SLAC joins the global fight against COVID-19
SLAC joins the global fight against COVID-19
As part of the international response to the COVID-19 pandemic, the U.S. Department of Energy’s SLAC National Accelerator Laboratory has re-opened some of its facilities for essential research on the atomic structure of the virus and how it interacts with potential treatments and vaccines.
SLAC scientists are also leading the development of global standards to ensure reliable testing for the coronavirus, and they are participating in DOE working groups that are considering a wide range of proposals for coronavirus research, including high-throughput drug screening and novel approaches for building ventilators.
“Working with our fellow national labs, Stanford University and other partners, we’re applying our unique expertise and facilities to make a difference in the global fight against this disease,” said SLAC Director Chi-Chang Kao.

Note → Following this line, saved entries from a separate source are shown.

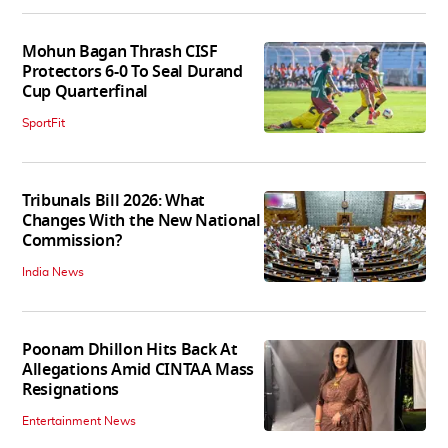
Mohun Bagan Thrash CISF
Protectors 6-0 To Seal Durand
Cup Quarterfinal
SportFit
Tribunals Bill 2026: What
Changes With the New National
Commission?
India News
Poonam Dhillon Hits Back At
Allegations Amid CINTAA Mass
Resignations
Entertainment News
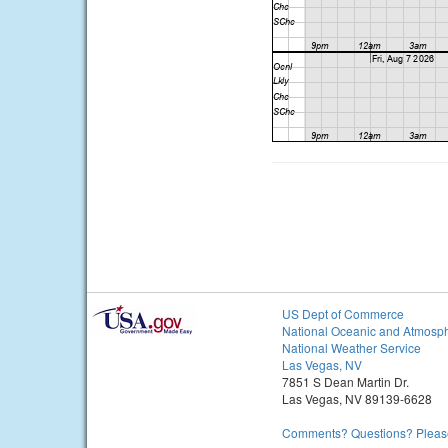
US Dept of Commerce
National Oceanic and Atmosph
National Weather Service
Las Vegas, NV
7851 S Dean Martin Dr.
Las Vegas, NV 89139-6628
Comments? Questions? Please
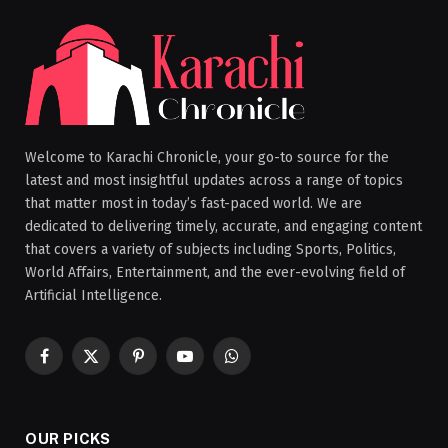
Welcome to Karachi Chronicle, your go-to source for the
latest and most insightful updates across a range of topics
that matter most in today’s fast-paced world. We are
dedicated to delivering timely, accurate, and engaging content
that covers a variety of subjects including Sports, Politics,
World Affairs, Entertainment, and the ever-evolving field of
Artificial Intelligence.
Facebook
X
Pinterest
YouTube
WhatsApp
(Twitter)
OUR PICKS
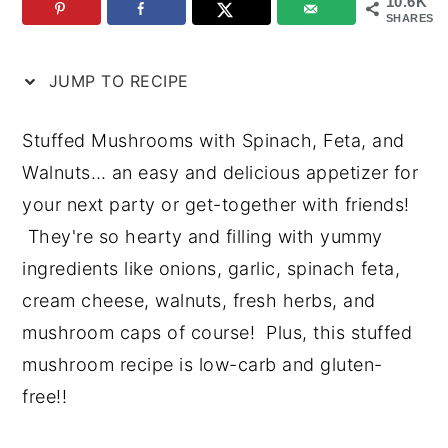
10.6K
SHARES
n
y
t
s
JUMP TO RECIPE
e
i
n
d
Stuffed Mushrooms with Spinach, Feta, and
t
e
Walnuts… an easy and delicious appetizer for
b
your next party or get-together with friends!
a
They're so hearty and filling with yummy
r
ingredients like onions, garlic, spinach feta,
cream cheese, walnuts, fresh herbs, and
mushroom caps of course! Plus, this stuffed
mushroom recipe is low-carb and gluten-
free!!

Targeting the virus on an atomic level
At the forefront of SLAC’s coronavirus research are techniques that use beams of X-rays or electrons to decipher how life’s molecular machinery works on the atomic level. This can help answer key questions about SARS-CoV-2, the virus that causes COVID-19, such as how it recognizes and infects cells, how it replicates within them, and how it spreads through our bodies. This detailed knowledge can feed into the development of vaccines and treatments with drugs or antibodies.
While the March 16 San Francisco Bay Area’s shelter-in-place order temporarily shut down all but essential operations at the lab, the Stanford Synchrotron Radiation Lightsource (SSRL) is operating a subset of its experimental stations to provide powerful X-rays for coronavirus-related studies.

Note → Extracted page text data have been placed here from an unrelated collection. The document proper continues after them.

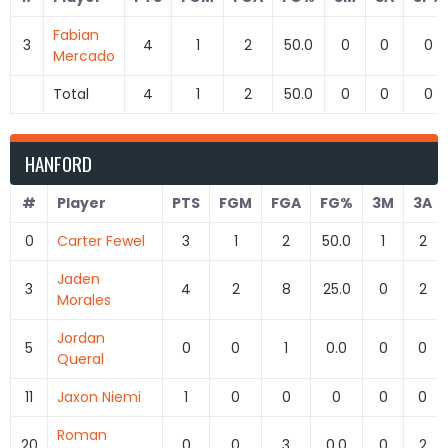
Fabian
3
4
1
2
50.0
0
0
0
Mercado
Total
4
1
2
50.0
0
0
0
HANFORD
#
Player
PTS
FGM
FGA
FG%
3M
3A
0
Carter Fewel
3
1
2
50.0
1
2
Jaden
3
4
2
8
25.0
0
2
Morales
Jordan
5
0
0
1
0.0
0
0
Queral
11
Jaxon Niemi
1
0
0
0
0
0
Roman
20
0
0
3
0.0
0
2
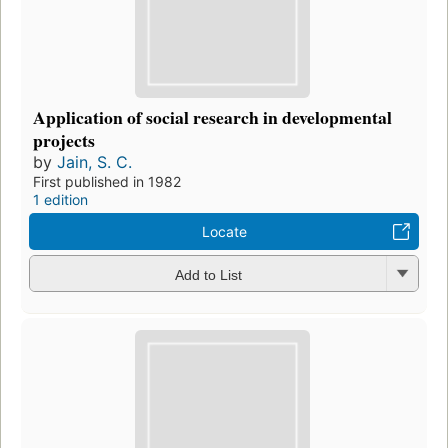
Application of social research in developmental
projects
by
Jain, S. C.
First published in 1982
1 edition
Locate
Add to List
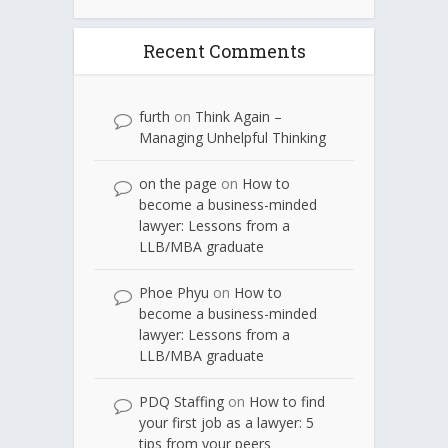
Recent Comments
furth
on
Think Again –
Managing Unhelpful Thinking
on the page
on
How to
become a business-minded
lawyer: Lessons from a
LLB/MBA graduate
Phoe Phyu
on
How to
become a business-minded
lawyer: Lessons from a
LLB/MBA graduate
PDQ Staffing
on
How to find
your first job as a lawyer: 5
tips from your peers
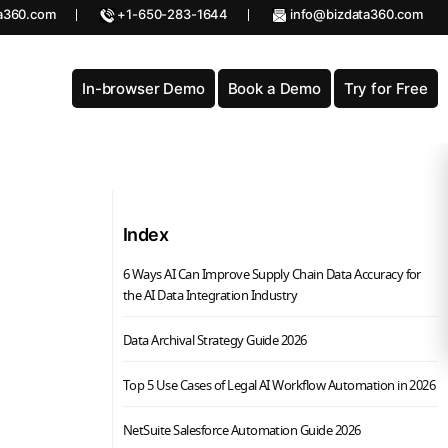
a360.com
+1-650-283-1644
info@bizdata360.com
In-browser Demo
Book a Demo
Try for Free
Index
6 Ways AI Can Improve Supply Chain Data Accuracy for
the AI Data Integration Industry
Data Archival Strategy Guide 2026
Top 5 Use Cases of Legal AI Workflow Automation in 2026
NetSuite Salesforce Automation Guide 2026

One method they are using is X-ray crystallography, which examines biomolecules such as the spike proteins on the surface of SARS-CoV-2. These proteins dock onto receptor molecules on the surface of cells in the lungs, heart or intestines and spill the virus’s genetic material into the host cells where it replicates.
Researchers crystallize these biomolecules for analysis with SSRL’s X-rays, which produces detailed images of where each atom of the protein is located. These 3D maps can then feed into the design of targeted therapeutic interventions, for instance drugs that block spike proteins from binding to host cells.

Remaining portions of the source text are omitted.